WHAT IS EXPECTED —
The required output is the exact run of lines from the one that contains "Outline whatever countsas" to the end of the data, with every picture left out.

INPUT DATA —

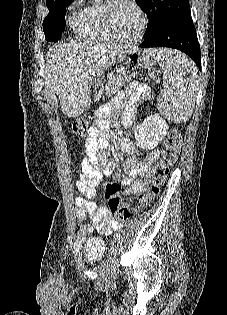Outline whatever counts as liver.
Returning <instances> with one entry per match:
<instances>
[{"label":"liver","mask_w":227,"mask_h":315,"mask_svg":"<svg viewBox=\"0 0 227 315\" xmlns=\"http://www.w3.org/2000/svg\"><path fill=\"white\" fill-rule=\"evenodd\" d=\"M123 52L117 47L100 43H56L47 52L45 91L55 102L59 96L62 112L78 117L90 108V88L117 61Z\"/></svg>","instance_id":"6515ba94"}]
</instances>
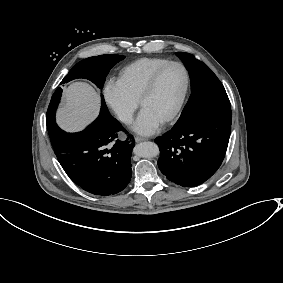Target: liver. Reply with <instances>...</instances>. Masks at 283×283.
<instances>
[{"label": "liver", "mask_w": 283, "mask_h": 283, "mask_svg": "<svg viewBox=\"0 0 283 283\" xmlns=\"http://www.w3.org/2000/svg\"><path fill=\"white\" fill-rule=\"evenodd\" d=\"M100 103V95L90 84L74 82L64 90L57 124L67 132L81 131L98 116Z\"/></svg>", "instance_id": "6515ba94"}]
</instances>
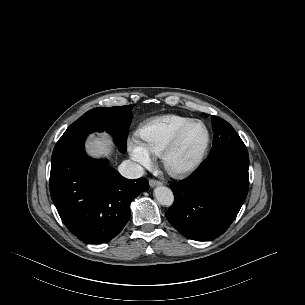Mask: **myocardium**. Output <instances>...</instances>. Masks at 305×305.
I'll use <instances>...</instances> for the list:
<instances>
[{
    "label": "myocardium",
    "instance_id": "f54148a6",
    "mask_svg": "<svg viewBox=\"0 0 305 305\" xmlns=\"http://www.w3.org/2000/svg\"><path fill=\"white\" fill-rule=\"evenodd\" d=\"M202 125L206 131V140L204 146L198 156L190 163L186 165H176L173 162V157L180 148L182 141L188 132V130L194 125ZM211 144V132L206 123L201 120H192L186 125H184L178 133L175 135L171 143L165 148L162 153V163L165 170L173 177L176 178H185L195 171H197L203 164L206 156L208 154Z\"/></svg>",
    "mask_w": 305,
    "mask_h": 305
}]
</instances>
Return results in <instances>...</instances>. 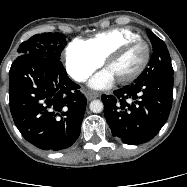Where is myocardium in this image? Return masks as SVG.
I'll return each instance as SVG.
<instances>
[{
	"label": "myocardium",
	"mask_w": 187,
	"mask_h": 187,
	"mask_svg": "<svg viewBox=\"0 0 187 187\" xmlns=\"http://www.w3.org/2000/svg\"><path fill=\"white\" fill-rule=\"evenodd\" d=\"M135 43H142L145 45V47H146L145 58H144L142 64L133 73H131L130 75H128L126 77L118 79V82H120V83L131 82V81L137 79L144 72V70L146 69V67L150 61V57H151V46H150L149 42L147 40L143 39L142 37L124 41L123 43H121L120 45L115 47L113 50H111L105 57V65L108 66V64L113 59L121 56L130 46H132Z\"/></svg>",
	"instance_id": "1"
}]
</instances>
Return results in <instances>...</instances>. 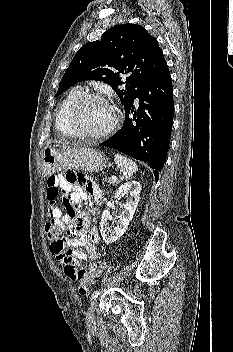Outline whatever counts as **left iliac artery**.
<instances>
[{"label": "left iliac artery", "instance_id": "1", "mask_svg": "<svg viewBox=\"0 0 233 352\" xmlns=\"http://www.w3.org/2000/svg\"><path fill=\"white\" fill-rule=\"evenodd\" d=\"M99 291H94L91 295V300L96 299L98 297Z\"/></svg>", "mask_w": 233, "mask_h": 352}]
</instances>
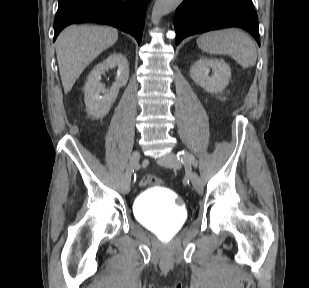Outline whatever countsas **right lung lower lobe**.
<instances>
[{"label":"right lung lower lobe","mask_w":309,"mask_h":288,"mask_svg":"<svg viewBox=\"0 0 309 288\" xmlns=\"http://www.w3.org/2000/svg\"><path fill=\"white\" fill-rule=\"evenodd\" d=\"M150 0H59L54 39L69 24L97 22L133 35L140 44Z\"/></svg>","instance_id":"1"}]
</instances>
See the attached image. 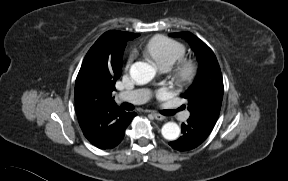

ANSWER FOR THE TASK —
Outline whatever countsas **right lung lower lobe**.
<instances>
[{"label":"right lung lower lobe","mask_w":309,"mask_h":288,"mask_svg":"<svg viewBox=\"0 0 309 288\" xmlns=\"http://www.w3.org/2000/svg\"><path fill=\"white\" fill-rule=\"evenodd\" d=\"M150 0H59L54 39L69 24L97 22L133 35L140 44Z\"/></svg>","instance_id":"1"}]
</instances>
See the attached image. 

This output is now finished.